This guide is about How to Zip and Unzip Files Using PowerShell. So read this free guide, How to Zip and Unzip Files Using PowerShell. If you have query related to same article you may contact us.
How to Zip and Unzip Files Using PowerShell – Guide
It is easy to zip or extract (unzip) files or folders with PowerShell. PowerShell added the functionality of the archiving module (Microsoft.PowerShell.Archive) of PowerShell version 5.1. If you have an older version of PowerShell (version 4.0 or lower), you can download and install the module from the website or from the command line. However, manually downloading and installing or copying the module file to the modules folder does not work because it requires some dependent DLL files provided by .Net Framework 4.5. Therefore, you should also consider upgrading the .Net Framework if you are below version 4.5.

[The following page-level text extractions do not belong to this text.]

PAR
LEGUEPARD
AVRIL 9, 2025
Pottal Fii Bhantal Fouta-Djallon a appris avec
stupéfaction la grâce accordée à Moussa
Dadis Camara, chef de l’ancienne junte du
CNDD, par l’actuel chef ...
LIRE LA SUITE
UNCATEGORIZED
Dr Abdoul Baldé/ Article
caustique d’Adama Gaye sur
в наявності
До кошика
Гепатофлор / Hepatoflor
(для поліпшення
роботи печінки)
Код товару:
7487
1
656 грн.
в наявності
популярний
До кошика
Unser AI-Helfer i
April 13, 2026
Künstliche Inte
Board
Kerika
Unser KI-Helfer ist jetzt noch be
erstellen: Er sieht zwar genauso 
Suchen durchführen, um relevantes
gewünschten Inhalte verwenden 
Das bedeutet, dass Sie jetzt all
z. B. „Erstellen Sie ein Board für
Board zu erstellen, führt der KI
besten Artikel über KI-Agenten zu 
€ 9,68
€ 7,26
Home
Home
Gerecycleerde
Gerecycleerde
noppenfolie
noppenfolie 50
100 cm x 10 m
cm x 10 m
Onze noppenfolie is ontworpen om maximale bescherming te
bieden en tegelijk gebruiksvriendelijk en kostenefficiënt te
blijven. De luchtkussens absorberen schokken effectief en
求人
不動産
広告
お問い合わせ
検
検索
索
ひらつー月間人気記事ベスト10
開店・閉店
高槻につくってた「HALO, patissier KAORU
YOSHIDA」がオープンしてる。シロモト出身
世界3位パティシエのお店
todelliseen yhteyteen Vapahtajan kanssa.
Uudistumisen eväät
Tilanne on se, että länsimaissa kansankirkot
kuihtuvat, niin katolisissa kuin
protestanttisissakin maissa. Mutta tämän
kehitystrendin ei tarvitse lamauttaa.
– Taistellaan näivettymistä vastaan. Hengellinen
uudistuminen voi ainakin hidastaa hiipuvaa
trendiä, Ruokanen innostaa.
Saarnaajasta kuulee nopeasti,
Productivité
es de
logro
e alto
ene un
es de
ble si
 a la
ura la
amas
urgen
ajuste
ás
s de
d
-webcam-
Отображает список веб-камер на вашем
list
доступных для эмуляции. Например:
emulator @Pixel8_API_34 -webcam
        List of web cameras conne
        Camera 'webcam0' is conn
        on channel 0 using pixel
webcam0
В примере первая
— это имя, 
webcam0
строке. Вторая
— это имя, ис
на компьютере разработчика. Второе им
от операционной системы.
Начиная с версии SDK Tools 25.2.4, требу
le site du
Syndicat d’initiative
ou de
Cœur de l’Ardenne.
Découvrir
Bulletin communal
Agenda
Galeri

If you just want to send a compressed log file to a provider, it’s probably faster to right-click the file in File Explorer and select the “Send to Compressed” folder. There are many third-party tools that provide additional functionality. However, the new cmdlets are very useful when you need to use PowerShell to automate a task where you need to compress or extract data. I will give an example in final of this post.
Since the application is in production and running on a heavily loaded server, John doesn’t want to try to collect the log files while the system is busy. Instead, it uses PowerShell to script the entire process and send it all to support at the scheduled time.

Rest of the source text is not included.